Dataset entries:
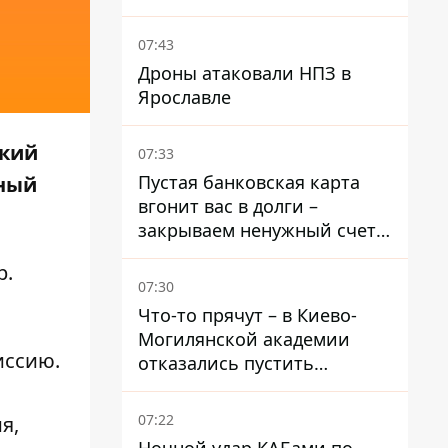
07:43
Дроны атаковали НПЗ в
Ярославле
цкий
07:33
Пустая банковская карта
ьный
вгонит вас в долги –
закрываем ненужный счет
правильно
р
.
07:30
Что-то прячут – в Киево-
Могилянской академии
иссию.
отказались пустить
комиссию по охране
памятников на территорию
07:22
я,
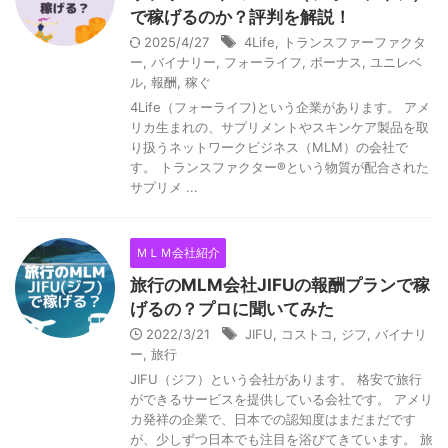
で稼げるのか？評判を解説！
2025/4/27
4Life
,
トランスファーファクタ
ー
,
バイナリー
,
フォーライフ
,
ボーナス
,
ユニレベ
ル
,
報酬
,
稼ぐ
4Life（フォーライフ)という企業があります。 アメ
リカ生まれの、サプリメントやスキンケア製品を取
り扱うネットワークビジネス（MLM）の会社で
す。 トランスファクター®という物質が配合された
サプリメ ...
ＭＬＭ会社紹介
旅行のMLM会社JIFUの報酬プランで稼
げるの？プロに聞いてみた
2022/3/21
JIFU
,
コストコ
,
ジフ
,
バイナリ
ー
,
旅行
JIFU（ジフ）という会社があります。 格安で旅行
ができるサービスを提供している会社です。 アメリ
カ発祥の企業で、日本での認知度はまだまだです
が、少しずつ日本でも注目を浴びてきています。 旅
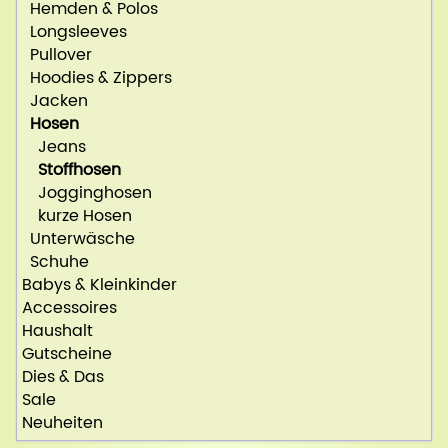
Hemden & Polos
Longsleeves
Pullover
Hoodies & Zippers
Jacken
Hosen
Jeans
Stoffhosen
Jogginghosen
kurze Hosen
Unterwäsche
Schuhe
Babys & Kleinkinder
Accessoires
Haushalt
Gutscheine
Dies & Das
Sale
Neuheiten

PROBLEM STATEMENT
Output the lines above verbatim, images excluded.

FINISHED TASK
07:43
Дроны атаковали НПЗ в
Ярославле
цкий
07:33
Пустая банковская карта
ьный
вгонит вас в долги –
закрываем ненужный счет
правильно
р
.
07:30
Что-то прячут – в Киево-
Могилянской академии
иссию.
отказались пустить
комиссию по охране
памятников на территорию
07:22
я,
で稼げるのか？評判を解説！
2025/4/27
4Life
,
トランスファーファクタ
ー
,
バイナリー
,
フォーライフ
,
ボーナス
,
ユニレベ
ル
,
報酬
,
稼ぐ
4Life（フォーライフ)という企業があります。 アメ
リカ生まれの、サプリメントやスキンケア製品を取
り扱うネットワークビジネス（MLM）の会社で
す。 トランスファクター®という物質が配合された
サプリメ ...
ＭＬＭ会社紹介
旅行のMLM会社JIFUの報酬プランで稼
げるの？プロに聞いてみた
2022/3/21
JIFU
,
コストコ
,
ジフ
,
バイナリ
ー
,
旅行
JIFU（ジフ）という会社があります。 格安で旅行
ができるサービスを提供している会社です。 アメリ
カ発祥の企業で、日本での認知度はまだまだです
が、少しずつ日本でも注目を浴びてきています。 旅
Hemden & Polos
Longsleeves
Pullover
Hoodies & Zippers
Jacken
Hosen
Jeans
Stoffhosen
Jogginghosen
kurze Hosen
Unterwäsche
Schuhe
Babys & Kleinkinder
Accessoires
Haushalt
Gutscheine
Dies & Das
Sale
Neuheiten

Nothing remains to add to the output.